Elan Morin Tedronai

1.         Aparência:    

Não era tão alto como Lews Therin, e estava vestido em roupas totalmente negras – exceto por uma renda branca, que lhe circundava a garganta, e por algumas filigranas de prata nas dobras de suas compridas botas.” (p. X, OOdM, Ed. Caladwin)

2.         Era das Lendas (Age of Legends)

Apelidado, durante a Era das Lendas, como Traidor da Esperança (Betrayer of Hope). Ele aparece nos salões de Lews, ao que tudo indica, logo após este ter chacinado toda sua família, amigos e servos, tomado pela loucura em função da canalização de saidin, maculado pelo Tenebroso (Dark One).

Inconformado com o fato de a loucura de seu adversário provocarem dificuldades para que este reconheça o que está acontecendo ao seu redor (“Não lhe darei o alívio da morte antes que você lembre o que aconteceu. Não, não deixarei que morra sob a proteção da ignorância. Lembre-se!” e também “Mas agora, eu o sobrepujei. E não deixarei que você morra sem saber disso. Andes de morrer, você terá um último pensamento: a consciência absoluta de sua derrota, de sua completa e esmagadora derrota. Isso, se eu permitir que morra. “ – p. XI, OOdM, Ed. Caladwin), Elan cura Lews, que, por sua vez, desesperado por ter matado sua família, inclusive sua amada esposa Ilyena e filhos, amigos e servos, decide acabar com sua própria existência, levando à criação do Monte do Dragão (Dragonmount).

Elan, antes de curar Lews da loucura (uma cura dolorosa e temporária), trava uma discussão (quase um monólogo de Elan, a bem da verdade) com o Dragão, que elucida um pouco a relação entre os dois: Elan afirma que, diferentemente do Dragão, ele aceita o nome (Traidor da Esperança) que recebeu; afirma que antes de se encontrar em tal estado de miserável loucura, o Dragão se erguia como o primeiro dos Servos, usava o Anel de Tamyrlin, sentava-se no Grão-trono (High Seat), tendo, inclusive, o poder para invocar os Nove Bastões do Domínio (Nine Rods of Dominion). Inclusive, mostrando certa mágoa, fala que foi humilhado pelo Dragão no Salão dos Servos e que sofreu uma derrota contra Lews nos Portais de Paaran Disen.

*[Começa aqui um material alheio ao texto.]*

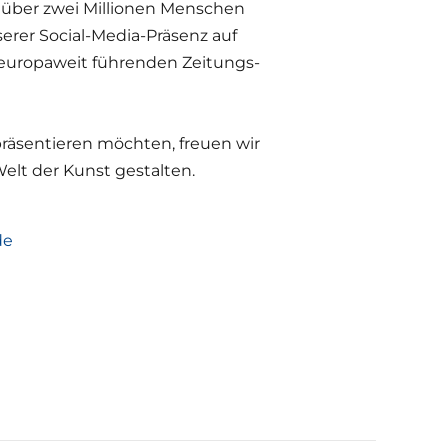
 über zwei Millionen Menschen
rer Social-Media-Präsenz auf
europaweit führenden Zeitungs-
räsentieren möchten, freuen wir
elt der Kunst gestalten.
de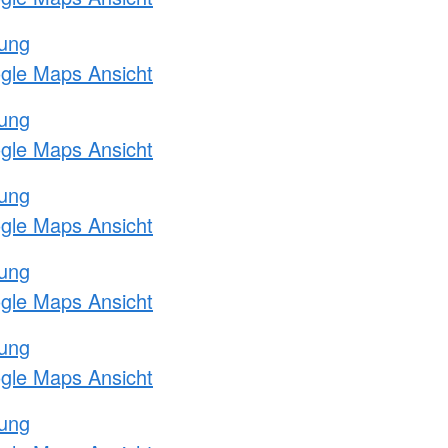
tung
ogle Maps Ansicht
tung
ogle Maps Ansicht
tung
ogle Maps Ansicht
tung
ogle Maps Ansicht
tung
ogle Maps Ansicht
tung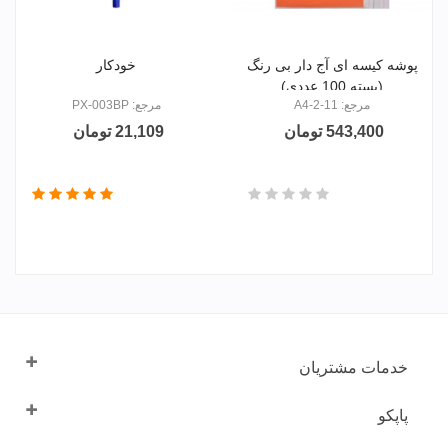
پوشه کیسه ای آج دار بی رنگ
خودکار
(بسته 100 عددی)
مرجع: 11-A4-2
مرجع: PX-003BP
543,400 تومان
21,109 تومان
خدمات مشتریان
پاپکو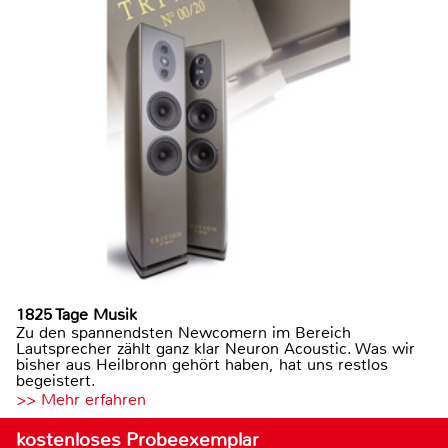
1825 Tage Musik
Zu den spannendsten Newcomern im Bereich
Lautsprecher zählt ganz klar Neuron Acoustic. Was wir
bisher aus Heilbronn gehört haben, hat uns restlos
begeistert.
>> Mehr erfahren
kostenloses Probeexemplar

Feita a Cura, percebendo a presença de Elan e a morte de sua amada, Lews afirma que a 10 anos o mestre de Elan vem destruindo o mundo, ao que Elan informa que não são apenas 10 anos de guerra; que a batalha ocorre desde o começo do tempo, desde que a Roda começou a girar. Ainda, horrorizado pela morte de Ilyena, Lews promete acabar com Elan, mas é então que ele descobre a verdade: ele, Algoz do Próprio Sangue, foi quem matou seus entes queridos, família, amigos, servos… sua amada; que desde o aprisionamento do Tenebroso e seu último contra-ataque, os homens canalizadores tem destruído o mundo às centenas.

Desesperado por seus atos, Lews faz a Travessia (Travel) para o lugar que viria a ser conhecido como o Monte do Dragão (Drangonmount) nas eras vindouras. Após a destruição provocada pelo Dragão e sua morte, Elan contempla a montanha que se forma e com desprezo e ódio, ele afirma que não é tão fácil encerrar o assunto entre eles, que a disputa não terminará até o fim do tempo.

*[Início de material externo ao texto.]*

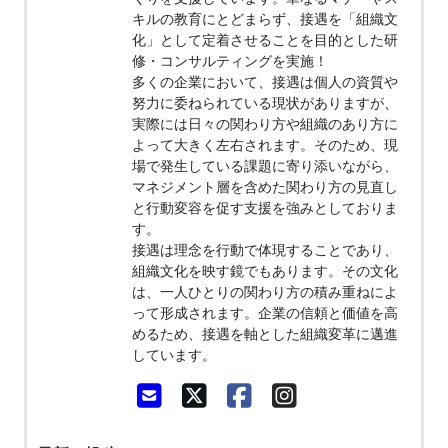
キルの教育にとどまらず、接遇を「組織文
化」として定着させることを目的とした研
修・コンサルティングを実施！
多くの企業において、接遇は個人の資質や
努力に委ねられている現状がありますが、
実際には日々の関わり方や組織のあり方に
よって大きく左右されます。そのため、現
場で発生している課題に寄り添いながら、
マネジメント層を含めた関わり方の見直し
と行動変容を促す支援を強みとしておりま
す。
接遇は理念を行動で体現することであり、
組織文化を映す鏡でもあります。その文化
は、一人ひとりの関わり方の積み重ねによ
って形成されます。企業の信頼と価値を高
めるため、接遇を軸とした組織変革に邁進
しています。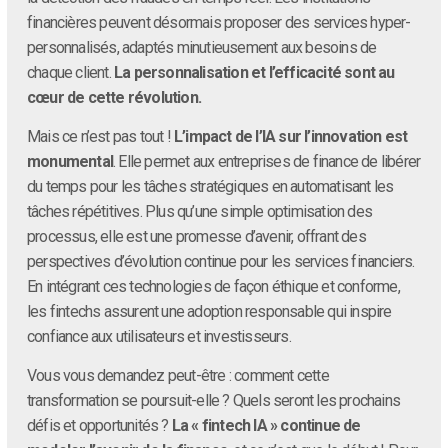
financières peuvent désormais proposer des services hyper-
personnalisés, adaptés minutieusement aux besoins de
chaque client.
La personnalisation et l’efficacité sont au
cœur de cette révolution.
Mais ce n’est pas tout !
L’impact de l’IA sur l’innovation est
monumental
. Elle permet aux entreprises de finance de libérer
du temps pour les tâches stratégiques en automatisant les
tâches répétitives. Plus qu’une simple optimisation des
processus, elle est une promesse d’avenir, offrant des
perspectives d’évolution continue pour les services financiers.
En intégrant ces technologies de façon éthique et conforme,
les fintechs assurent une adoption responsable qui inspire
confiance aux utilisateurs et investisseurs.
Vous vous demandez peut-être : comment cette
transformation se poursuit-elle ? Quels seront les prochains
défis et opportunités ?
La « fintech IA » continue de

3.         Pós Era das Lendas:

 

 

4.         Poderes:

Aparentemente, quando Elan entra nos salões de Lews, no Prólogo de OOdM, ele não canaliza o Poder Único (One Power), mas o Poder Verdadeiro (True Power): “Atrás dele, o ar estremeceu, ondulou, brilhou e solidificou-se, dando forma a um homem, que olhou ao redor, com a boca levemente contraída de repugnância”. (p. X, OOdM). Isso porque se tivesse havido alguma canalização de saidin, certamente Lews teria sentido tal utilização do Poder Uno.

Além disso, Elan é claro em seu discurso antes de curar Lews:

“É uma pena, para você – ele disse, com ar pensativo -, que nenhuma de suas Irmãs se encontre aqui. A Cura jamais esteve entre minhas perícias, e, hoje, eu sigo um poder diferente. Pensando bem, contudo, de pouco adiantaria se uma delas estivesse aqui. Suas Irmãs poderiam dar-lhe alguns momentos de lucidez, apenas, se você nas as destruísse antes. Mas meus poderes servirão, ao menos, para os meus propósitos. – O sorriso dele era cruel. – Temo, no entanto, que a cura de Shai’tan seja bem diferente daquilo que você conhece. Eu o curo, Lews Therin!” (p. XII, OOdM, ed. Caladwin).

Deste fragmento, também é possível perceber que Elan não é muito habilidoso com o manejo do Poder (seja ele o Poder Verdadeiro ou o Poder Uno) para a realização de Cura, sendo que o processo de Cura temporário por ele feito, usando o Poder vindo de Shai’tan (“a cura de Shai’tan”) resulta ser bastante doloroso para Lews.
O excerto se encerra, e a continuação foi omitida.